Un jeu à petit prix, dans la catégorie des FPS, la plus populaire, avec une proposition centrale inédite (se concentrer sur le snipe de manière réaliste) avec des valeurs de production qui n'ont pas à rougir des gros titres à prix coûtant : Sniper Ghost Warrior a, sur le papier en tout cas, du répondant. Mais une fois dans la console, la réalité de la galette nous ramène vite à un constat implacable : ce n'est pas parce qu'il est moins cher qu'un jeu peut se permettre d'être moins fun.
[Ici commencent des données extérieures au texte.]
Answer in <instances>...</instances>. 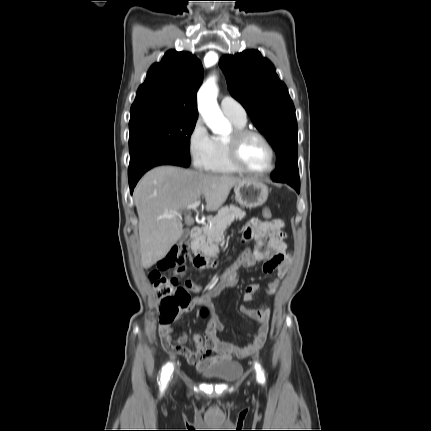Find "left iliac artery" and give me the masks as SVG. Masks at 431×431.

Dans la peau de notre sniper envoyé en mission pour abattre un dictateur de petit pays fictif d'amérique du sud, on se laisserait facilement surprendre lors des premières minutes de SGW. Les décors semblent travaillés, avec une végétation dense, l'ambiance sonore (en VO, recommandée) et notamment le travail de la voix de votre binôme (les musiques sont moins réussies) qui vous guide dans votre approche d'une bonne position de tir, s'avère de haute volée (et pour cause, c'est par la même boîte qui a travaillé sur les Modern Warfare), bref : on n'a pas l'impression d'être dans un jeu "budget", mais bien dans un shooter "à niveau". Puis on avance et on remarque bien vite les petits détails qui ne trompent pas : visages de cire, mise en scène datée, binôme qui ne réagit pas lorsque la mission tourne au vinaigre, ennemis qui peuvent passer de l'ignorance totale du canon de fusil qu'ils ont sous le nez, à la vision et à la visée bioniques faisant fi des hautes herbes dans lesquelles on est pourtant allongé et camouflé... Ça ne trompe pas, donc : les finitions du jeu de City Interactive sont un premier indice de sa modestie. Faut-il néanmoins persévérer ?
Un problème d'exécution
Cher ou pas cher, un jeu doit avant tout éviter de frustrer et d'énerver le joueur. Et malheureusement, SGW et ses 16 missions a beau proposer un Game Design intéressant, avec des niveaux de difficulté adaptant le gameplay au réalisme souhaité en matière de snipe (influence des battements du coeur, du vent, de la distance de tir, etc.), il se retrouve bien vite plombé par une foule d'éléments qui font grincer des dents. Le Chrome Engine 4, d'abord, qui propulse le graphisme de Sniper Ghost Warrior, lui permet d'afficher des jungles étonnamment luxuriantes, c'est vrai, mais au prix d'un scintillement qui se marie très mal avec la nécessité de précision et d'observation attentive liée au rôle de sniper. Les scènes d'infiltration offrent de bonnes sensations, mais sont horriblement punitives. L'échec peut survenir aisément à cause de la jauge de furtivité totalement inefficace : mal située en bas de l'écran (il faut baisser les yeux du réticule de visée pour la tenir à l'œil), et souvent remplie bien trop vite pour qu'on puisse éviter d'être découvert en cas de faux pas, elle ne sert pour ainsi dire qu'à fruster le joueur. Frustré, il le sera aussi lorsque l'IA ennemie le débusquera à 500 mètres, immobile, planqué, se mettra à courir contre un mur dans l'espoir de le traverser tôt ou tard, ou ne réagira pas alors qu'à 3 mètres un soldat tombe dans une gerbe de sang. Il le sera encore lorsqu'il verra un soldat s'élancer en travers de sa position en parvenant malgré tout à lui tirer dessus comme si le canon de son fusil était tordu à angle droit. Il le sera enfin lorsque sur un pont de cordes et de planches en sal état, il glissera par Dieu sait quelle bug vers une chute mortelle, au travers d'un trou qu'il cherchait pourtant à éviter avec précaution. Puis il y a les choses qui agacent plus qu'elles ne frustrent : les ralentis suivant la balle sur les tirs à la tête réussis après avoir retenu sa respiration, ça va bien 5 minutes, puis on s'en lasse. De même, c'était une bonne idée de permettre au joueur d'utiliser un grappin de lui même pour descendre en rappel ou grimper plus facilement sur une corniche, mais manette en mains, ça ne fonctionne pas bien du tout (on se fait donc repérer par la faute du gameplay). Agaçante aussi, la disposition des checkpoints dans le level design, mal pensée et trop punitive elle aussi. Agacé, frustré, c'est donc ça le quotidien du sniper ?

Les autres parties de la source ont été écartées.